There are some types of scholarship which are just slow plods, but which in the end yield magnificent results likely to help us all for years to come. The new Oxford Dictionary of National Biography, to be published November 1st, is just that. On what must be a strange publicity tour, both the Guardian and the NYTimes have covered the release. The editor Brian Harrison, in a piece of deserved admiration for his own creation (with the help of over 1000 scholars), describes it as, "a great Victorian monument revamped for the 21st century. It is an important cultural event, and a commercial one, and it has been published on time." One of Harrison's favorite entries is Sir Charles Isham, thought to have invented the British garden gnome. Purchase the DNB now and save 1000 pounds off the post-publication price of 7500 pounds.

Thursday, September 16, 2004

a long interview with Naipul

The Guardian has a long interview with Nobel Laureate V.S. Naipul. It includes this remark on the current state of affairs:

'Well, clearly Iraq is not the place to have gone. But religious war is so threatening to the rest of us that it cannot be avoided. It will have to be fought... there are certain countries which foment it, and they probably should be destroyed, actually.'
new Garcia-Marquez novel on its way

Word on the street is that we will need to wait longer for the two additional volumes of Garcia-Marquez' memoirs. But the good news is that a new novel is due out in a matter of weeks. Titled Memorias de Mis Putas Tristes (Memories of My Sad Whores) it's being described as "a history of love narrated in little more than 100 pages". No word yet on a date for an English language edition.

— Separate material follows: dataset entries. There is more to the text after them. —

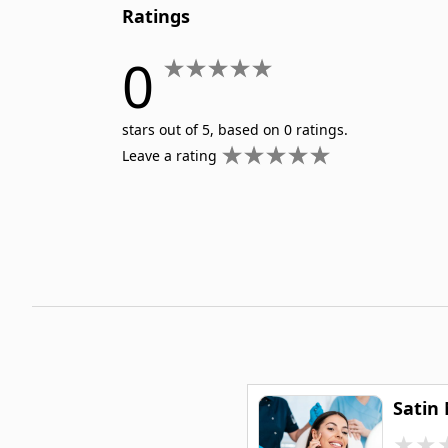
Ratings
Nurse Practitioner
Nursing ADN/BSN
0
Patient Assessment
Pediatric Nursing
stars out of 5, based on 0 ratings.
Leave a rating
Satin
★
★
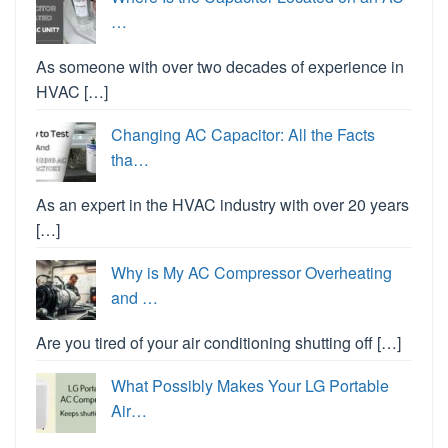
…
As someone with over two decades of experience in
HVAC […]
Changing AC Capacitor: All the Facts
tha…
As an expert in the HVAC industry with over 20 years
[…]
Why is My AC Compressor Overheating
and …
Are you tired of your air conditioning shutting off […]
What Possibly Makes Your LG Portable
Air…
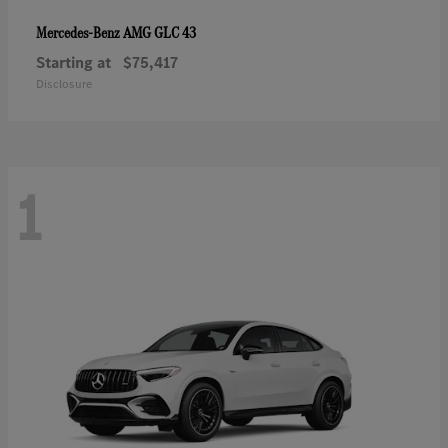
AMG GLC 43
Mercedes-Benz
Starting at
$75,417
Disclosure
1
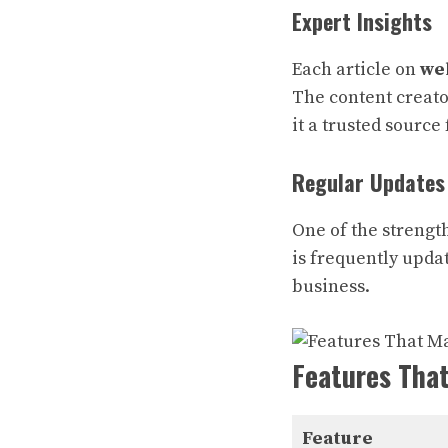
Expert Insights
Each article on
we
The content creato
it a trusted source 
Regular Updates
One of the strengt
is frequently updat
business.
Features Tha
Feature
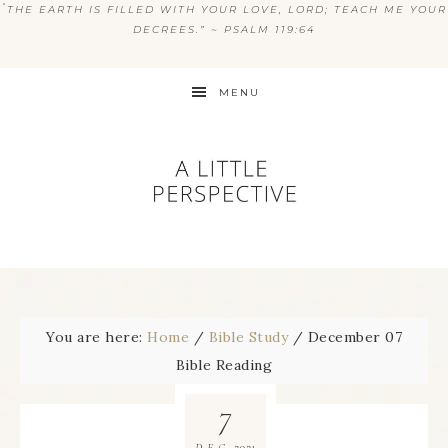
“
THE EARTH IS FILLED WITH YOUR LOVE, LORD; TEACH ME YOUR
DECREES.” ~ PSALM 119:64
MENU
You are here:
Home
/
Bible Study
/
December 07
Bible Reading
7
2021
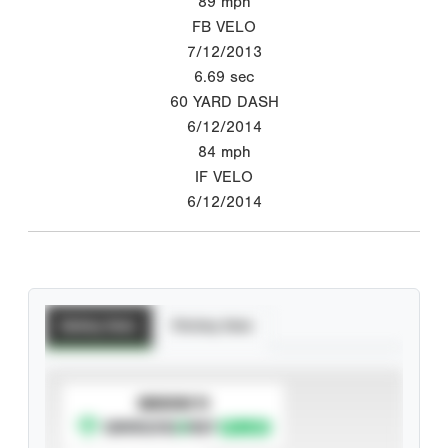
89
mph
FB VELO
7/12/2013
6.69
sec
60 YARD DASH
6/12/2014
84
mph
IF VELO
6/12/2014
Batting Stats
Pitching Stats
SUBSCRIBE TO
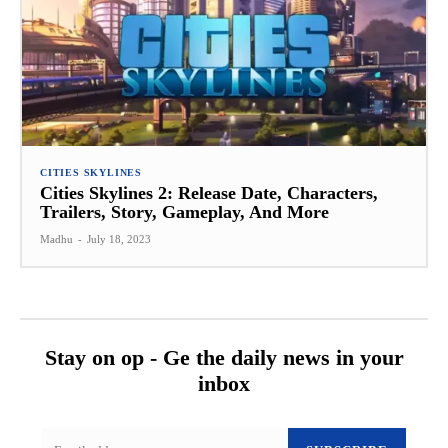
CITIES SKYLINES
Cities Skylines 2: Release Date, Characters,
Trailers, Story, Gameplay, And More
Madhu
-
July 18, 2023
Stay on op - Ge the daily news in your
inbox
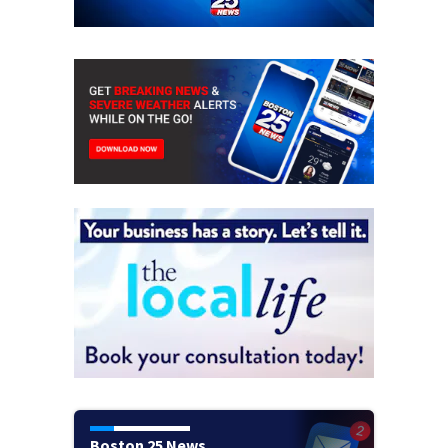
Boston 25 News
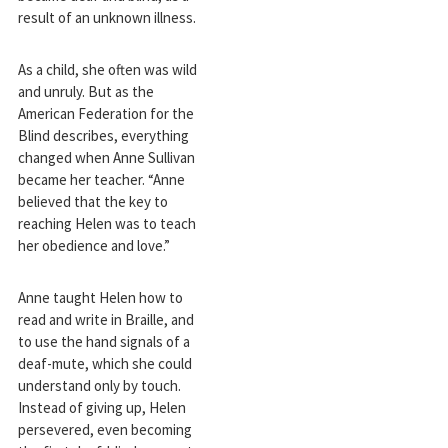
result of an unknown illness.
As a child, she often was wild
and unruly. But as the
American Federation for the
Blind describes, everything
changed when Anne Sullivan
became her teacher. “Anne
believed that the key to
reaching Helen was to teach
her obedience and love.”
Anne taught Helen how to
read and write in Braille, and
to use the hand signals of a
deaf-mute, which she could
understand only by touch.
Instead of giving up, Helen
persevered, even becoming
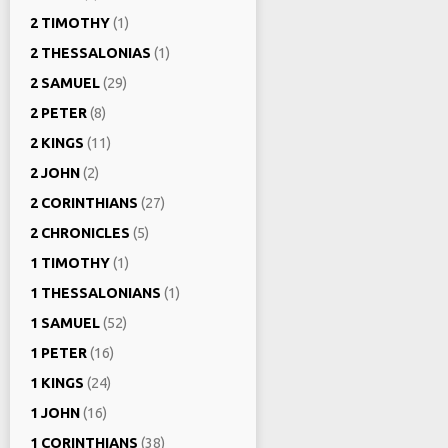
2 TIMOTHY
(1)
2 THESSALONIAS
(1)
2 SAMUEL
(29)
2 PETER
(8)
2 KINGS
(11)
2 JOHN
(2)
2 CORINTHIANS
(27)
2 CHRONICLES
(5)
1 TIMOTHY
(1)
1 THESSALONIANS
(1)
1 SAMUEL
(52)
1 PETER
(16)
1 KINGS
(24)
1 JOHN
(16)
1 CORINTHIANS
(38)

Friday, September 10, 2004

a 'timeline of timelines'

Sasha Archibald & Daniel Rosenberg's 'Timeline of Timelines' is available online at Cabinet Magazine. The timeline is a visual history of man's attempt to use the timeline itself to explain a myriad of human issues. The relevant efforts of Eusebius, Macrobius, Maimonides, Da Vinci, Spinoza, Newton, Bayle, and many others are charted through to the present. An example is below.

"10th CENTURY - An anomalous graph appears in an edition of Macrobius's commentary on Cicero's In Somnium Scipionis, an analysis of physics and astronomy. The drawing, probably added to the text by a transcriber, plots planetary and solar movement as a function of time. Although the graph does not seem to convey accurate information, it is nonetheless the first known example of changing values measured against a time axis. "
Seamus Heaney on Milosz

Today's Guardian has yet another beautiful tribute to Czeslaw Milosz, this one by Seamus Heaney. It's full of wonderful quotes, as might only be selected by the ear of another fine poet. A new favorite line particularly fresh to me is about the poet who constantly heard "the immense call of the Particular, despite the earthly law that sentences memory to extinction" ("Capri").
site of the week - Weed's London Oz Magazine

My recommendation of the week is for Weed's London Oz Magazine (1967-1973) Index. A complete collection of cover art and tables of contents of the British experimental counterculture mag. Similar to the London Oz Rough Guide, but with better images.
sort of a break

More than a week has passed since my last post, and the interim has included a trip to Maine. We've reclaimed my old apartment, as my friend Bud has moved out to begin yet another chapter in his peripatetic life. Much of our time was spent relaxing at home, enjoying the cool temperatures, low humidity and some meals at home. My one book related activity consited of buying a library of 5000 French books. The books, packed in more than 100 banana boxes are being delivered to my sister's barn in Maine, where I'll sort them and hopefully whittle the collection down to a manageable size. I through a few boxes in the back of the vehicle before I left Maine, and I've already found firsts of Sartre, Maritain and Chekhov, and many interesting oddball printings. The good stuff is still to come, with signed and inscribed literature, as well as large paper copies and other books in their etat definitiv.